[Exercise inputs]

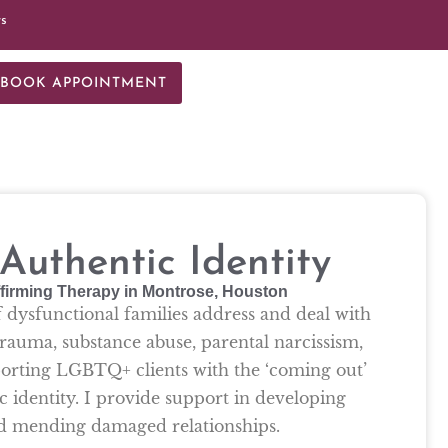
ts
BOOK APPOINTMENT
uthentic Identity
firming Therapy in Montrose, Houston
f dysfunctional families address and deal with
rauma, substance abuse, parental narcissism,
pporting LGBTQ+ clients with the ‘coming out’
c identity. I provide support in developing
nd mending damaged relationships.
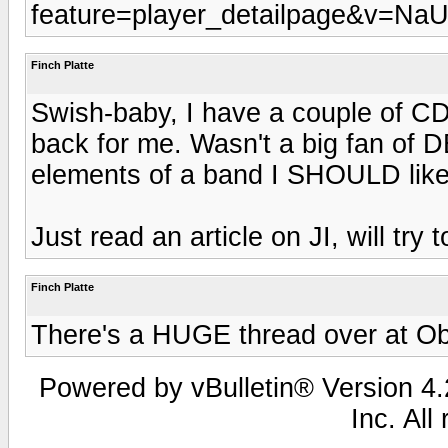
feature=player_detailpage&v=N
Finch Platte
Swish-baby, I have a couple of CDs 
back for me. Wasn't a big fan of D
elements of a band I SHOULD like. 
Just read an article on JI, will try t
Finch Platte
There's a HUGE thread over at Ob
Powered by vBulletin® Version 4.2
Inc. All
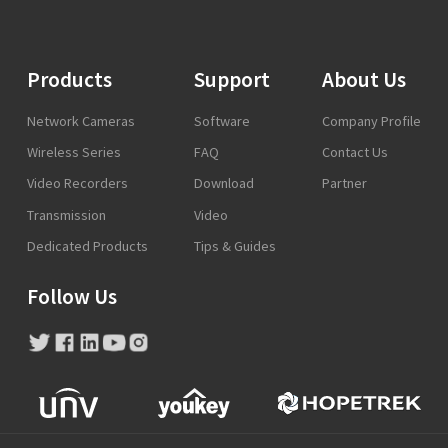
Products
Support
About Us
Network Cameras
Software
Company Profile
Wireless Series
FAQ
Contact Us
Video Recorders
Download
Partner
Transmission
Video
Dedicated Products
Tips & Guides
Follow Us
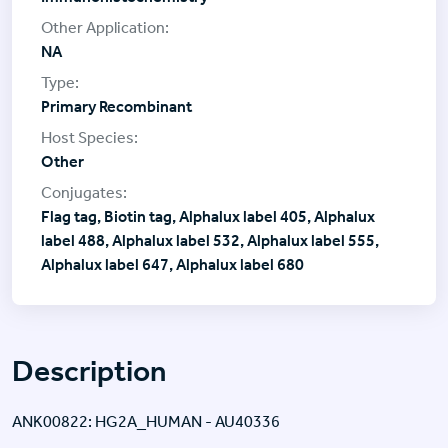
NA
Primary Recombinant
Other
Flag tag, Biotin tag, Alphalux label 405, Alphalux
label 488, Alphalux label 532, Alphalux label 555,
Alphalux label 647, Alphalux label 680
Description
ANK00822: HG2A_HUMAN - AU40336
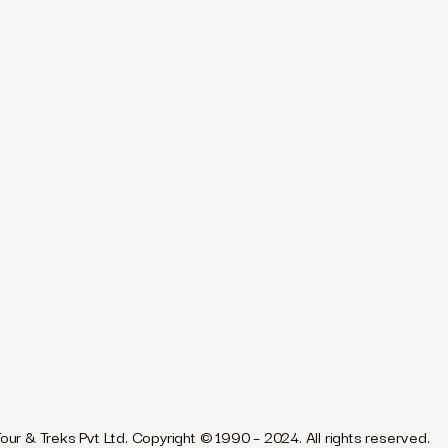
our & Treks Pvt Ltd. Copyright © 1990 – 2024. All rights reserved.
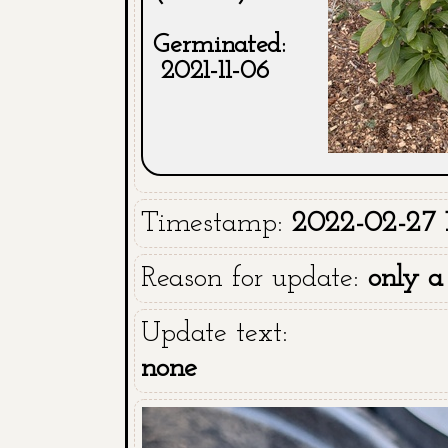
Germinated:
2021-11-06
Timestamp:
2022-02-27 1
Reason for update:
only a
Update text:
none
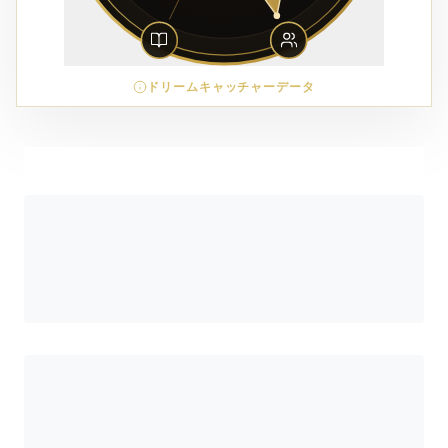
ドリームキャッチャーデータ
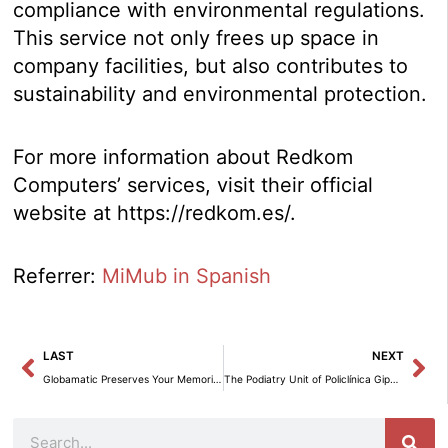
compliance with environmental regulations.
This service not only frees up space in
company facilities, but also contributes to
sustainability and environmental protection.
For more information about Redkom
Computers’ services, visit their official
website at https://redkom.es/.
Referrer:
MiMub in Spanish
Prev
Ne
LAST
NEXT
Globamatic Preserves Your Memories by Digitizing VHS Tapes.
The Podiatry Unit of Policlínica Gipuzkoa recommends combined training to improve performance and prevent injuries.
Search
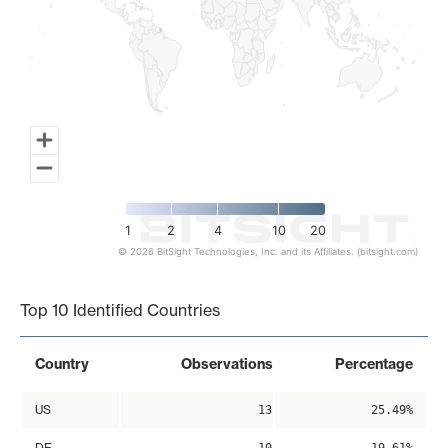
1
2
4
10
20
© 2026 BitSight Technologies, Inc. and its Affiliates. (bitsight.com)
End of interactive chart.
Top 10 Identified Countries
Country
Observations
Percentage
US
13
25.49%
DE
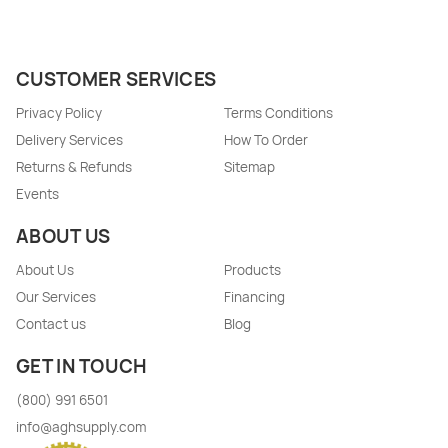
CUSTOMER SERVICES
Privacy Policy
Terms Conditions
Delivery Services
How To Order
Returns & Refunds
Sitemap
Events
ABOUT US
About Us
Products
Our Services
Financing
Contact us
Blog
GET IN TOUCH
(800) 991 6501
info@aghsupply.com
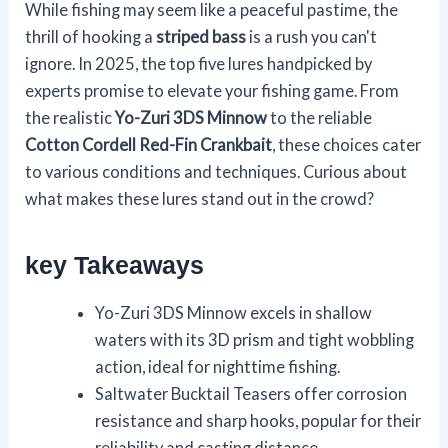
While fishing may seem like a peaceful pastime, the
thrill of hooking a
striped bass
is a rush you can't
ignore. In 2025, the top five lures handpicked by
experts promise to elevate your fishing game. From
the realistic
Yo-Zuri 3DS Minnow
to the reliable
Cotton Cordell Red-Fin Crankbait
, these choices cater
to various conditions and techniques. Curious about
what makes these lures stand out in the crowd?
key Takeaways
Yo-Zuri 3DS Minnow excels in shallow
waters with its 3D prism and tight wobbling
action, ideal for nighttime fishing.
Saltwater Bucktail Teasers offer corrosion
resistance and sharp hooks, popular for their
reliability and casting distance.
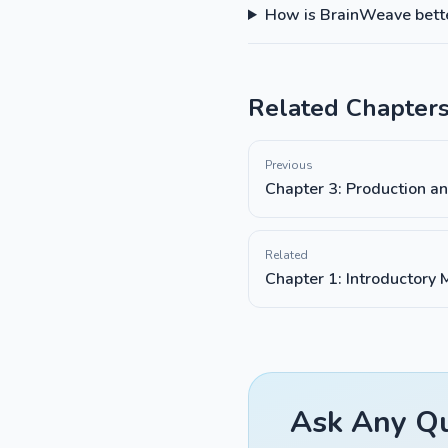
How is BrainWeave better
Related Chapter
Previous
Chapter 3: Production a
Related
Chapter 1: Introductory
Ask Any Qu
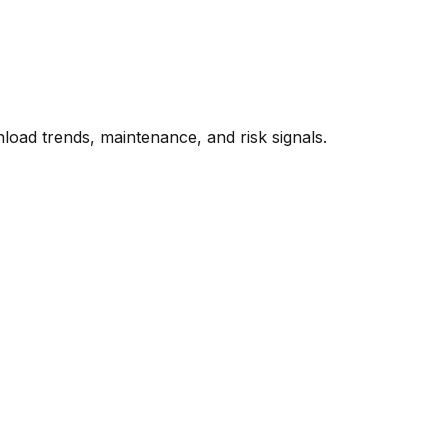
oad trends, maintenance, and risk signals.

[/Exercise inputs]

Problem: Only an exact copy of the lines from the one with "key Takeaways" through the last line of the data above is wanted, and no pictures.

Answer section:
key Takeaways
Yo-Zuri 3DS Minnow excels in shallow
waters with its 3D prism and tight wobbling
action, ideal for nighttime fishing.
Saltwater Bucktail Teasers offer corrosion
resistance and sharp hooks, popular for their
reliability and casting distance.
How is BrainWeave better
Related Chapter
Previous
Chapter 3: Production a
Related
Chapter 1: Introductory
Ask Any Qu
oad trends, maintenance, and risk signals.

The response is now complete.